CAR-T Cell immunotherapy has shown encouraging results in pre-clinical studies, such as the expression of Interleukin‑13 receptor subunit alpha‑2 (IL-13 Ra2) (a primary tumor-associated antigen) CAR-T cells and the use of Epidermal Growth Factor Receptor variant III (EGFRvIII) CAR-T cells for GBM²⁵. However, these findings are based on small sample sizes and limited follow-up, and clinical trials in GBM remain minimal. Therefore, these results should be interpreted as preliminary²¹. Common mild side effects include fever and chills, trouble breathing, severe nausea, vomiting, possible diarrhea, dizziness, light-headedness, headaches, and rapid heartbeats among others. The side effects of CAR-T cell therapy apply to any cancer²².
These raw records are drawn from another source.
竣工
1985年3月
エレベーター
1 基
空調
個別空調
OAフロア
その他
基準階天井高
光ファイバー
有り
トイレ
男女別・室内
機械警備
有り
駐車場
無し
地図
A Phase 1 clinical trial investigated the safety and feasibility of administering IL13Ra2-CAR T cells, intracranially, to patients with recurrent GBM¹⁸. IL13Ra2 is a primary tumor-associated antigen, present in over 75% of GBM, and has limited expression in the normal brain and other tissues of the body¹⁸. Of seven individuals in this study, one patient who was treated with IL13Ra2-CAR T cells demonstrated a complete response (with all indications of cancer disappearing with the treatment)¹⁸. While the sample size of the clinical trial was small, it demonstrated that IL13Ra2-CAR-T cells could safely be administered to this patient population and helped show that increasing cytotoxic T-lymphocyte tumor trafficking is a critical aspect of cancer immunotherapies^18,26.  The CAR-T cells induced endogenous immunity to help focus on controlling the increase in tumor reactivity and improved tumor-specific killing¹⁸. These results suggest IL13Ra2 CAR-T cells may have potential antitumor activity in GBM that could potentially expand to other solid tumors¹⁸. While a complete response was only seen in one patient, the potential for this immunotherapy must continue to be investigated in future clinical trials with larger sample sizes¹⁸.
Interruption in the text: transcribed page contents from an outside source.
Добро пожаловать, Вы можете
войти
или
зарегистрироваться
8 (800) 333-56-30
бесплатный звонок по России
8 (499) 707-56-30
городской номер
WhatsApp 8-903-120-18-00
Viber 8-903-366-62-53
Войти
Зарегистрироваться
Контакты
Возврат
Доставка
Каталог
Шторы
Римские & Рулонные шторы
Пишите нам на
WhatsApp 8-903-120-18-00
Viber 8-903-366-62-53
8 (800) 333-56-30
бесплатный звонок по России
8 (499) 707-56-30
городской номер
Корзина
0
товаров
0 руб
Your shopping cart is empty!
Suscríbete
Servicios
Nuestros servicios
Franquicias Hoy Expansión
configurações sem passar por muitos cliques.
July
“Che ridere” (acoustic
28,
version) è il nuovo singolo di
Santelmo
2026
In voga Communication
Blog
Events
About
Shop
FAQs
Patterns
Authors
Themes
Another phase 1 clinical trial investigated the efficacy of the antigen EGFRvIII, in CAR-T cell therapy in reducing toxicity²⁷. EGFR contains EGF receptors that have regulated tumor progression through hindering cell proliferation and extending survival EGFR is most commonly found in newly diagnosed GBM²⁷. EGFR is a mutated form of the antigen found in GBM and is the most common EGFR form of EGFR variant III, in GBM²⁷. This study was conducted in 10 patients with recurrent GBM and 7 of these patients had a surgical resection following the CAR-T cell therapy²⁷. This surgical resection allowed for specific analysis of the tumor tissue and assessment of specific endpoints, which looked at T cell trafficking to the tumor, examined the tumor microenvironment in situ, and the post-therapy target antigen expression for the CAR-T cells²⁸. In this study, the treatment led to removal of the EGFRvIII-positive tumor and was associated with a whole-tumor immune response, suggesting improved anti-tumor immunity duration²⁷. The study also observed engraftment of CAR-T cells in the bloodstream and demonstrated that CAR-T cells could be trafficked into the brain²⁷. However, these findings are based on a small patient cohort in an early phase trial, and should be interpreted as preliminary.
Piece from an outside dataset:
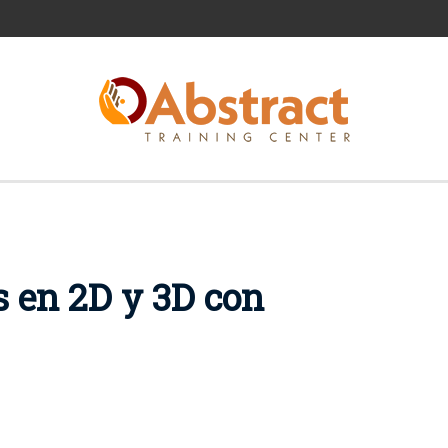
 en 2D y 3D con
Limitations of CAR-T Cells

A limitation for CAR-T cells is that they require the Target Antigen (TA) to be located on the cell membrane which can be an issue as T cell receptors recognize the TA intracellularly ²⁹. Another limitation of the CAR-T cells is the selectivity and heterogeneity of the targeted TA, as the ideal TA is expected to be homogeneously spread out on all cancer-initiating cells (CICs)²⁹. TA expression must also be reduced in normal tissues as the CAR-T cells eradicate any cell with any amount of the TA which increases toxicity resulting in some of the negative side effects of CAR-T cell therapy³⁰. Another limitation of CAR-T cells is that CAR-T cell therapy ensures that the CAR-T cells can be trafficked to the tumor, which in GBM is in the brain and many individuals have struggled in designing CAR-T cells that can cross the blood-brain barrier (BBB). It becomes difficult to target the tumors using immunotherapy because the CAR-T cells are unable to reach the tumor, especially because it is unable to pass through the BBB. Moreover, CAR-T cell therapies are extremely costly, making them virtually inaccessible for most people. Furthermore, CAR-T cells can enter a state of exhaustion, rendering them ineffective in eliminating the tumor cells, in later stages of treatment proving that it may not have longevity in their response. It is also important to note that confounding factors—such as differences in patient characteristics, tumor biology, and prior treatments—can significantly influence individual responses and outcomes in these studies. This is especially relevant for small, non-randomized trials, where the potential for selection bias is high. Individual patient differences, tumor biology, and prior treatments may influence CAR-T cell therapy outcomes, especially in small, non-randomized studies, introducing potential selection bias¹⁵. These limitations should be considered when interpreting the reported results.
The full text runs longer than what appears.